_WORK ORDER_
All of the data, word for word and free of pictures, is the expected result.

DATA IN THIS EXERCISE START

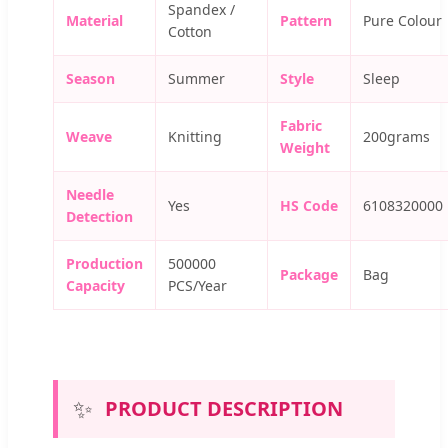
Spandex /
Material
Pattern
Pure Colour
Cotton
Season
Summer
Style
Sleep
Fabric
Weave
Knitting
200grams
Weight
Needle
Yes
HS Code
6108320000
Detection
Production
500000
Package
Bag
Capacity
PCS/Year
✨
PRODUCT DESCRIPTION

DATA IN THIS EXERCISE END

_TASK ANSWER_
Spandex /
Material
Pattern
Pure Colour
Cotton
Season
Summer
Style
Sleep
Fabric
Weave
Knitting
200grams
Weight
Needle
Yes
HS Code
6108320000
Detection
Production
500000
Package
Bag
Capacity
PCS/Year
✨
PRODUCT DESCRIPTION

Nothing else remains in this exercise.